For starters, last month's non farm payroll report showed the economy added 243,000 jobs in January, enough to push the unemployment rate down to 8.3%, and 93,000 more than economists were expecting. The gain was largely the result of a substantial uptick in service sector jobs--this is key, as many analysts believe that manufacturing alone cannot fuel the economic recovery. The brighter employment picture seems to be making Americans feel better about the economy as consumer sentiment surged to its highest level in a year in February. Additionally, manufacturing activity as measured by the ISM, hit its highest level in half a year last month. Add to all of this the fact that, for the time being at least, a disorderly Greek default has been averted and the ECB's Long Term Refinancing Operations seem to have succeeded in stabilizing the market for Italian and Spanish sovereign debt, and you have made a decent bull case for the market going forward.

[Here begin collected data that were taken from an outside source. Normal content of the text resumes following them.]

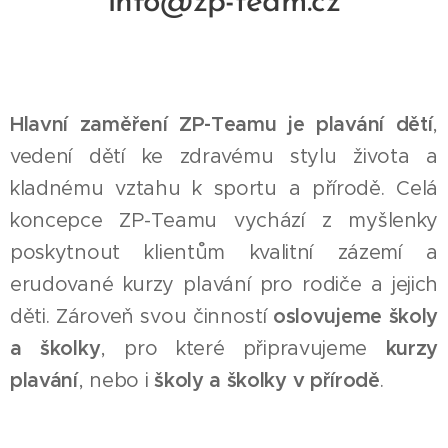
info@zp-team.cz
Hlavní zaměření ZP-Teamu je plavání dětí
,
vedení dětí ke zdravému stylu života a
kladnému vztahu k sportu a přírodě. Celá
koncepce ZP-Teamu vychází z myšlenky
poskytnout klientům kvalitní zázemí a
erudované kurzy plavání pro rodiče a jejich
děti. Zároveň svou činností
oslovujeme školy
a školky
, pro které připravujeme
kurzy
plavání
, nebo i
školy a školky v přírodě
.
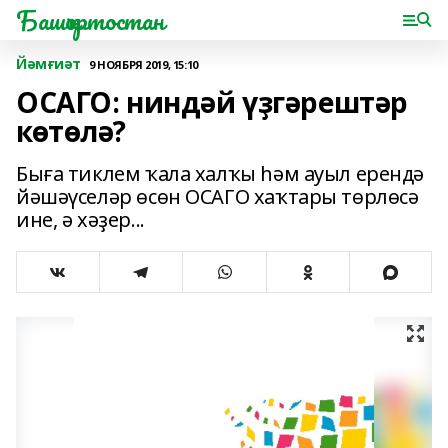
Башҡортостан
Йәмғиәт
9 НОЯБРЯ 2019, 15:10
ОСАГО: ниндәй үҙгәрештәр
көтөлә?
Быға тиклем ҡала халҡы һәм ауыл ерендә
йәшәүселәр өсөн ОСАГО хаҡтары төрлөсә
ине, ә хәҙер...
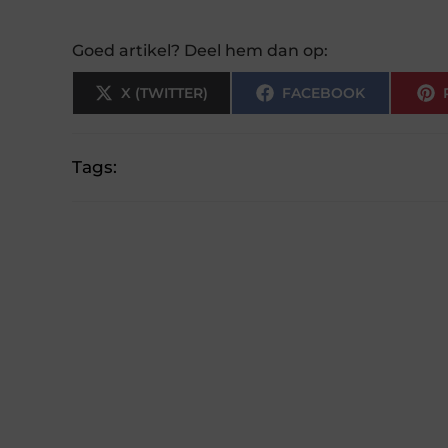
Goed artikel? Deel hem dan op:
X (TWITTER)
FACEBOOK
Tags:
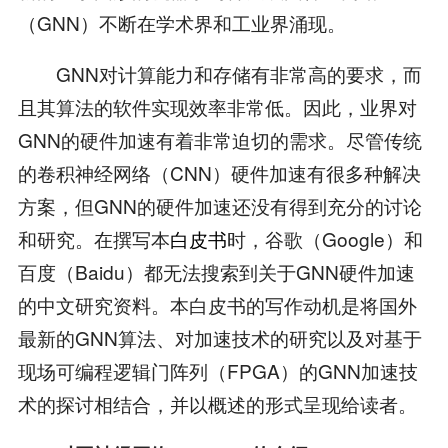
（GNN）不断在学术界和工业界涌现。
GNN对计算能力和存储有非常高的要求，而
且其算法的软件实现效率非常低。因此，业界对
GNN的硬件加速有着非常迫切的需求。尽管传统
的卷积神经网络（CNN）硬件加速有很多种解决
方案，但GNN的硬件加速还没有得到充分的讨论
和研究。在撰写本
白皮书
时，谷歌（Google）和
百度（Baidu）都无法搜索到关于GNN硬件加速
的中文研究资料。本白皮书的写作动机是将国外
最新的GNN算法、对加速技术的研究以及对基于
现场可编程逻辑门阵列（FPGA）的GNN加速技
术的探讨相结合，并以概述的形式呈现给读者。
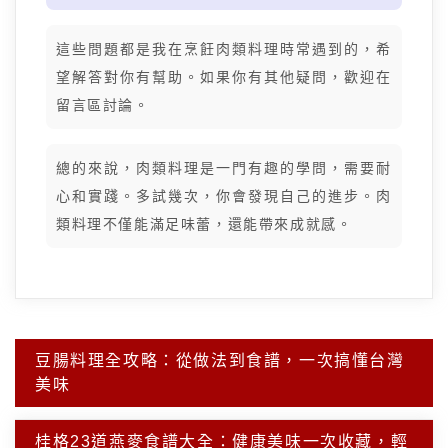
這些問題都是我在烹飪肉類料理時常遇到的，希
望解答對你有幫助。如果你有其他疑問，歡迎在
留言區討論。
總的來說，肉類料理是一門有趣的學問，需要耐
心和實踐。多試幾次，你會發現自己的進步。肉
類料理不僅能滿足味蕾，還能帶來成就感。
文
豆腸料理全攻略：從做法到食譜，一次搞懂台灣
章
美味
導
覽
桂格23道燕麥食譜大全：健康美味一次收藏，輕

Having said this, it is worth noting that often the best time to sell is when everyone else is buying. Now may be that time. The bear case has several components, the first is the geopolitical component.

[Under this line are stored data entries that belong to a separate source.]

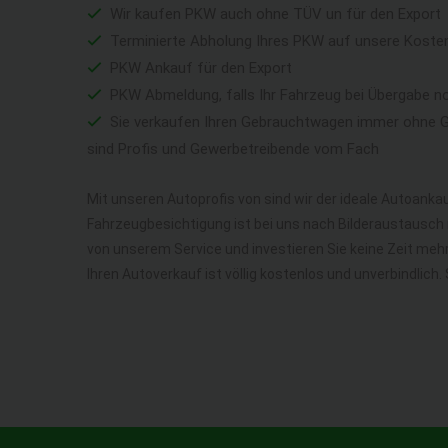
Wir kaufen PKW auch ohne TÜV un für den Export
Terminierte Abholung Ihres PKW auf unsere Koste
PKW Ankauf für den Export
PKW Abmeldung, falls Ihr Fahrzeug bei Übergabe n
Sie verkaufen Ihren Gebrauchtwagen immer ohne Ga
sind Profis und Gewerbetreibende vom Fach
Mit unseren Autoprofis von sind wir der ideale Autoankau
Fahrzeugbesichtigung ist bei uns nach Bilderaustausch n
von unserem Service und investieren Sie keine Zeit me
Ihren Autoverkauf ist völlig kostenlos und unverbindlich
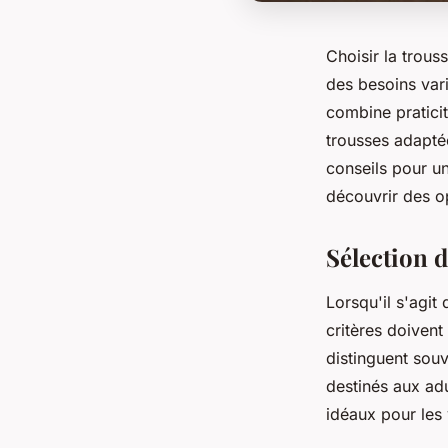
Choisir la trous
des besoins vari
combine praticit
trousses adapté
conseils pour u
découvrir des op
Sélection d
Lorsqu'il s'agit 
critères doivent
distinguent souv
destinés aux adu
idéaux pour les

Currently, there are two significant political problems that, when taken together, have introduced a considerable amount of uncertainty into the market. First, Iran has effectively created a floor under crude prices by cutting-off oil exports to Britain and France and by continually ratcheting-up its rhetoric regarding the closure of the Strait of Hormuz through which around 30% of the world's seaborne oil travels. The decision to cut exports is a preemptive move designed to punish France and Britain for their participation in an embargo of Iranian oil set to begin on July 1st--the embargo is an attempt by European nations to punish Iran for its rogue nuclear program. While the disruptions to the oil market are themselves disconcerting, the real concern is that Iran will conduct a preemptive strike on Israel to prevent Tel Aviv from bombing its nuclear sites.

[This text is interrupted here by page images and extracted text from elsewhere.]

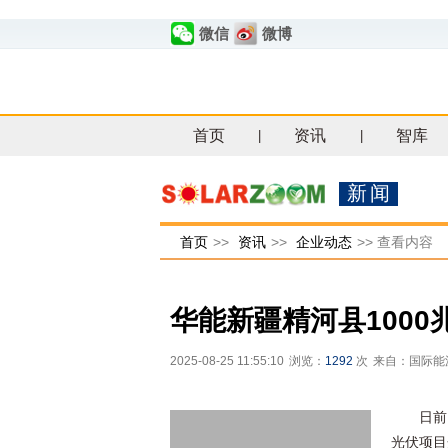
微信
微博
首页
资讯
智库
|
|
新闻
首页
>>
资讯
>>
企业动态
>>
查看内容
华能新疆精河县100
2025-08-25 11:55:10
浏览：
1292
次
来自：国际能
日前
光伏项目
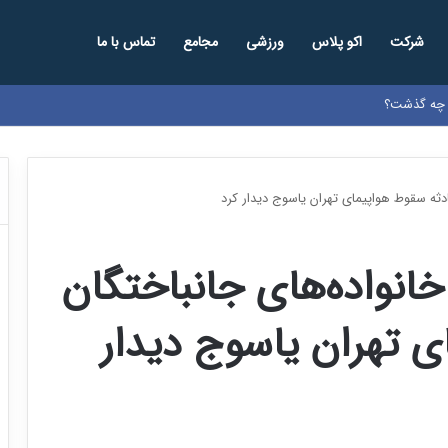
شرکت
اکو پلاس
ورزشی
مجامع
تماس با ما
ا چه گذشت؟
ادثه سقوط هواپیمای تهران یاسوج دیدار کرد
خانواده‌های جانباختگان
 تهران یاسوج دیدار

The second political problem investors should keep their eyes on is the civil war currently raging in Syria. While its direct implications for stocks are few, it could certainly introduce more uncertainty into markets if the situation worsens, necessitating intervention by NATO or U.S. forces to put an end to the violence.

The second component of the bear case for stocks is the economic component. While the data has been reasonably positive this year, the fact that consumer spending has virtually flat-lined is cause for concern. Consumer spending accounts for around 70% of U.S. economic activity. After gaining some momentum midway through 2011, spending ground to a standstill during the last three months of the year even as consumer credit expanded--accounting for inflation, spending actually fell .1% in December. Rising oil prices pose a real threat to spending going forward as consumers are less likely to spend when they perceive that gas prices will continue to rise for the foreseeable future.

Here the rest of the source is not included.